====== Data in this exercise
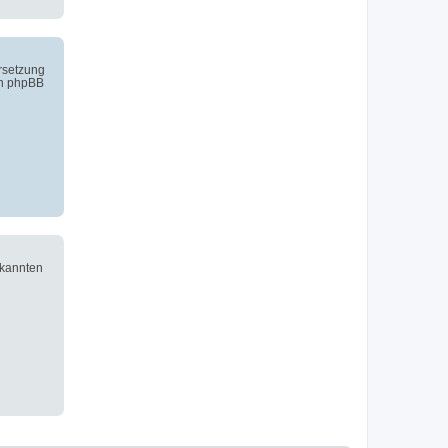
ersetzung
on phpBB
ekannten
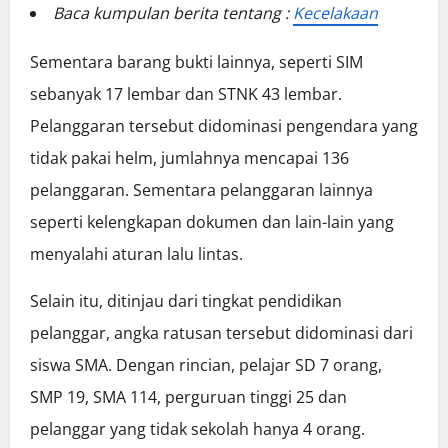
Baca kumpulan berita tentang :
Kecelakaan
Sementara barang bukti lainnya, seperti SIM
sebanyak 17 lembar dan STNK 43 lembar.
Pelanggaran tersebut didominasi pengendara yang
tidak pakai helm, jumlahnya mencapai 136
pelanggaran. Sementara pelanggaran lainnya
seperti kelengkapan dokumen dan lain-lain yang
menyalahi aturan lalu lintas.
Selain itu, ditinjau dari tingkat pendidikan
pelanggar, angka ratusan tersebut didominasi dari
siswa SMA. Dengan rincian, pelajar SD 7 orang,
SMP 19, SMA 114, perguruan tinggi 25 dan
pelanggar yang tidak sekolah hanya 4 orang.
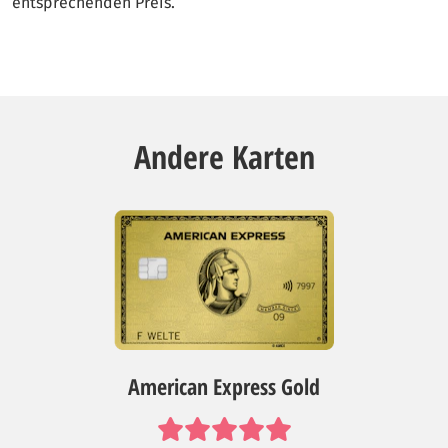
entsprechenden Preis.
Andere Karten
American Express Gold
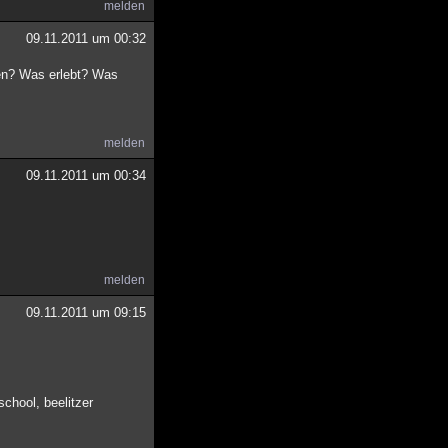
melden
09.11.2011 um 00:32
en? Was erlebt? Was
melden
09.11.2011 um 00:34
melden
09.11.2011 um 09:15
chool, beelitzer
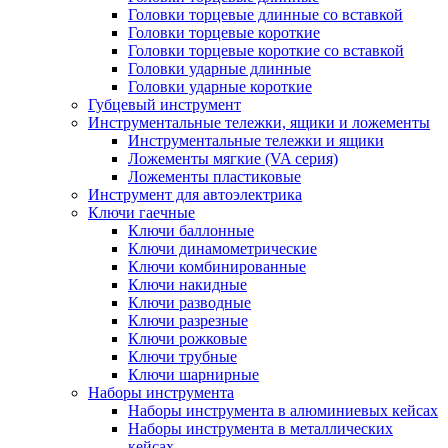
Головки торцевые длинные со вставкой
Головки торцевые короткие
Головки торцевые короткие со вставкой
Головки ударные длинные
Головки ударные короткие
Губцевый инструмент
Инструментальные тележки, ящики и ложементы
Инструментальные тележки и ящики
Ложементы мягкие (VA серия)
Ложементы пластиковые
Инструмент для автоэлектрика
Ключи гаечные
Ключи баллонные
Ключи динамометрические
Ключи комбинированные
Ключи накидные
Ключи разводные
Ключи разрезные
Ключи рожковые
Ключи трубные
Ключи шарнирные
Наборы инструмента
Наборы инструмента в алюминиевых кейсах
Наборы инструмента в металлических
кейсах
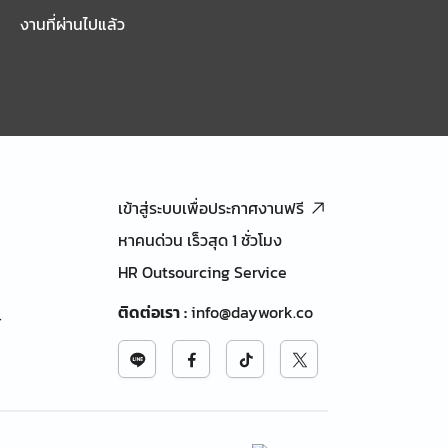
งานที่ผ่านไปแล้ว
เข้าสู่ระบบเพื่อประกาศงานฟรี
หาคนด่วน เร็วสุด 1 ชั่วโมง
HR Outsourcing Service
ติดต่อเรา
:
info@daywork.co
้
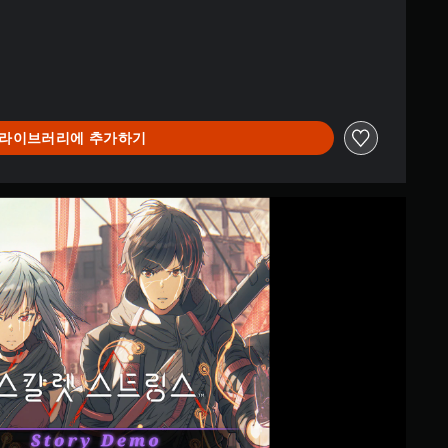
라이브러리에 추가하기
============
* Problem requirements
Would you mind repeating the records above exactly, without the pictures?

* Expected answer
ersetzung
on phpBB
ekannten
Baca kumpulan berita tentang :
Kecelakaan
Sementara barang bukti lainnya, seperti SIM
sebanyak 17 lembar dan STNK 43 lembar.
Pelanggaran tersebut didominasi pengendara yang
tidak pakai helm, jumlahnya mencapai 136
pelanggaran. Sementara pelanggaran lainnya
seperti kelengkapan dokumen dan lain-lain yang
menyalahi aturan lalu lintas.
Selain itu, ditinjau dari tingkat pendidikan
pelanggar, angka ratusan tersebut didominasi dari
siswa SMA. Dengan rincian, pelajar SD 7 orang,
SMP 19, SMA 114, perguruan tinggi 25 dan
pelanggar yang tidak sekolah hanya 4 orang.
entsprechenden Preis.
Andere Karten
American Express Gold
melden
09.11.2011 um 00:32
en? Was erlebt? Was
melden
09.11.2011 um 00:34
melden
09.11.2011 um 09:15
chool, beelitzer
Головки торцевые длинные со вставкой
Головки торцевые короткие
Головки торцевые короткие со вставкой
Головки ударные длинные
Головки ударные короткие
Губцевый инструмент
Инструментальные тележки, ящики и ложементы
Инструментальные тележки и ящики
Ложементы мягкие (VA серия)
Ложементы пластиковые
Инструмент для автоэлектрика
Ключи гаечные
Ключи баллонные
Ключи динамометрические
Ключи комбинированные
Ключи накидные
Ключи разводные
Ключи разрезные
Ключи рожковые
Ключи трубные
Ключи шарнирные
Наборы инструмента
Наборы инструмента в алюминиевых кейсах
Наборы инструмента в металлических
кейсах
งานที่ผ่านไปแล้ว
เข้าสู่ระบบเพื่อประกาศงานฟรี
หาคนด่วน เร็วสุด 1 ชั่วโมง
HR Outsourcing Service
ติดต่อเรา
:
info@daywork.co
้
라이브러리에 추가하기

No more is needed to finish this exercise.